The concurrent financing is subject to the approval of a majority of the votes cast by Plata Latina shareholders at the Plata Latina meeting, excluding votes cast by persons required to be excluded under Multilateral Instrument 61-101 -- Protection of Minority Security Holders in Special Transactions. In addition to disinterested shareholder approval, the completion of the concurrent financing is subject to customary closing conditions, including approval of the TSX Venture Exchange and the substantially concurrent closing of the transaction.

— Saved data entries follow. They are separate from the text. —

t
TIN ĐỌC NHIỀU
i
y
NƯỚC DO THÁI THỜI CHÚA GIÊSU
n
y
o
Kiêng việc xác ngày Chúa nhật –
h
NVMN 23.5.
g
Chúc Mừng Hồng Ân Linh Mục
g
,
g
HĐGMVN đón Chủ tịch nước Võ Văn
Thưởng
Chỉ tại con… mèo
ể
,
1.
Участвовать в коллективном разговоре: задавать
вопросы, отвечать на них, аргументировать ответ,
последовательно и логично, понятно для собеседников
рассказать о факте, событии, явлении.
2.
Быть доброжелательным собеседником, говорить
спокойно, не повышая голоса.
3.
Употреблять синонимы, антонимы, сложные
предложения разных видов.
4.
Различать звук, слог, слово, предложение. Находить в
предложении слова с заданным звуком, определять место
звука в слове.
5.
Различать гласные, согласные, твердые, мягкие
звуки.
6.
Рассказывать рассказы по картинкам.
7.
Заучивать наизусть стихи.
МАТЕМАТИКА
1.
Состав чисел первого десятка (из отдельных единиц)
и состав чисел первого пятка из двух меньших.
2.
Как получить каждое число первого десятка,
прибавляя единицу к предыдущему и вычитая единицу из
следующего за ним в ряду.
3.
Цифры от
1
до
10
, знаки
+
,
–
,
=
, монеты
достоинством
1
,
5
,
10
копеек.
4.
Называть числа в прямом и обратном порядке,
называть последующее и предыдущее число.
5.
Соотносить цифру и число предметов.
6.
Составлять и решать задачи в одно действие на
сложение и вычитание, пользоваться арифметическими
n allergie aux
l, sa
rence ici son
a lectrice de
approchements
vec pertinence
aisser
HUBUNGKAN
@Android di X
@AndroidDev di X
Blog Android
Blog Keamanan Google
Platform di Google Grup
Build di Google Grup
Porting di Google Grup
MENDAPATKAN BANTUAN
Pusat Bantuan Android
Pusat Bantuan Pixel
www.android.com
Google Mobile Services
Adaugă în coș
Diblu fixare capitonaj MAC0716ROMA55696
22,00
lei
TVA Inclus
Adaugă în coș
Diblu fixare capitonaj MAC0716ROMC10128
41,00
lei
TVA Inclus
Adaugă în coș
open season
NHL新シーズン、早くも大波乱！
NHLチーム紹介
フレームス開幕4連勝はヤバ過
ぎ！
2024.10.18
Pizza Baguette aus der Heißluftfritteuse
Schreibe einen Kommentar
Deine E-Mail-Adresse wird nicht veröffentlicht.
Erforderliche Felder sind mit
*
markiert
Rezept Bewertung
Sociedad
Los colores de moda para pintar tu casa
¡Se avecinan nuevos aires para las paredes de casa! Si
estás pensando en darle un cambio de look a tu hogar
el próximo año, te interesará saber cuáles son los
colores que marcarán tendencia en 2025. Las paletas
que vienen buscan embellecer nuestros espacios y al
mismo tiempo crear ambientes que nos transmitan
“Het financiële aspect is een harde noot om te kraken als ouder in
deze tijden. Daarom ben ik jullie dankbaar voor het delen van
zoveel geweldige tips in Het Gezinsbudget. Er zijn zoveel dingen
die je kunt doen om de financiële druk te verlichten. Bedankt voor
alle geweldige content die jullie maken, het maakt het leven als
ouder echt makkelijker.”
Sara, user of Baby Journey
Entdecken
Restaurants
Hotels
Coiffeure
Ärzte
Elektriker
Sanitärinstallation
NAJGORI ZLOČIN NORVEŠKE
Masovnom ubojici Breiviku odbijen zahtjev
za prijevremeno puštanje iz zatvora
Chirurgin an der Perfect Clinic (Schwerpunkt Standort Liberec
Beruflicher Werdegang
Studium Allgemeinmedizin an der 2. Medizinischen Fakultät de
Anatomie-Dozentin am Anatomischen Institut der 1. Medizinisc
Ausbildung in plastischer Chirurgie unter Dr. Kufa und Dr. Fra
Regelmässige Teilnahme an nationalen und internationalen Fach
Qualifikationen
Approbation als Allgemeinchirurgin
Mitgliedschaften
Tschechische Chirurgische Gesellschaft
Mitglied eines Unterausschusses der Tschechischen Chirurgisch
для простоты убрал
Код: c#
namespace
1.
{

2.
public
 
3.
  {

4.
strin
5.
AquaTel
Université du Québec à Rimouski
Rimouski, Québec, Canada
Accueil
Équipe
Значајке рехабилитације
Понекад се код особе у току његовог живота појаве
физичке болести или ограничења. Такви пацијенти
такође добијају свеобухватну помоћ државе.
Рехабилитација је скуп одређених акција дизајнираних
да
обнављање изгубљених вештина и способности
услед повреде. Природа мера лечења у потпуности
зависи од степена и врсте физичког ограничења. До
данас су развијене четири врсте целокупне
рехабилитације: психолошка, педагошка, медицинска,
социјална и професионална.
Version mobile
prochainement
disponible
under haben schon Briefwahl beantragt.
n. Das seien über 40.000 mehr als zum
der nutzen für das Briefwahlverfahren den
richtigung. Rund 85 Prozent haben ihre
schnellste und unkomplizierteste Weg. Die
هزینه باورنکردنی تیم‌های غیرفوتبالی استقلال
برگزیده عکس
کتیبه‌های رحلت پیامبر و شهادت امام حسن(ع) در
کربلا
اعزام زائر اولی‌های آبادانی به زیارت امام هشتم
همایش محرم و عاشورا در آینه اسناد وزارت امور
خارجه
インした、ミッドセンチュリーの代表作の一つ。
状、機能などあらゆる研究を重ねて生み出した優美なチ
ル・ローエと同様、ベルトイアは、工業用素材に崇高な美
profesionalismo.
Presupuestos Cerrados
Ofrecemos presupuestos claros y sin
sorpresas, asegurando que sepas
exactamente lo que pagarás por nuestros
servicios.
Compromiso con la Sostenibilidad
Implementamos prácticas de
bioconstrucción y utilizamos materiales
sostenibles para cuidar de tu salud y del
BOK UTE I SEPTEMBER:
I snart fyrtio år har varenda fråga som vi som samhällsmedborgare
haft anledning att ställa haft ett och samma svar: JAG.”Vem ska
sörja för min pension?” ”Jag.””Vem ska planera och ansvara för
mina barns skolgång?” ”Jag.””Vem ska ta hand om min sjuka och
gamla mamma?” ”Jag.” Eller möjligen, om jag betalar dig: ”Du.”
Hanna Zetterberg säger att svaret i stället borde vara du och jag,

The replacement option issuance must be approved by a simple majority of the votes cast by Plata Latina shareholders at the Plata Latina meeting or any adjournment or postponement thereof, excluding the votes cast by persons required to be excluded by the rules and policies of the TSX Venture Exchange.
The name change and the share consolidation are subject to, among other conditions, the approval of two-thirds of the votes cast by Plata Latina shareholders at the Plata Latina meeting and the approval of the TSX Venture Exchange. Plata Latina anticipates implementing the name change and the share consolidation immediately following closing of the transaction and the concurrent financing. All references in this news release to Plata Latina shares refer to Plata Latina shares on a preshare-consolidation basis. Closing of the transaction and the concurrent financing is not conditional on the completion of the name change or the share consolidation.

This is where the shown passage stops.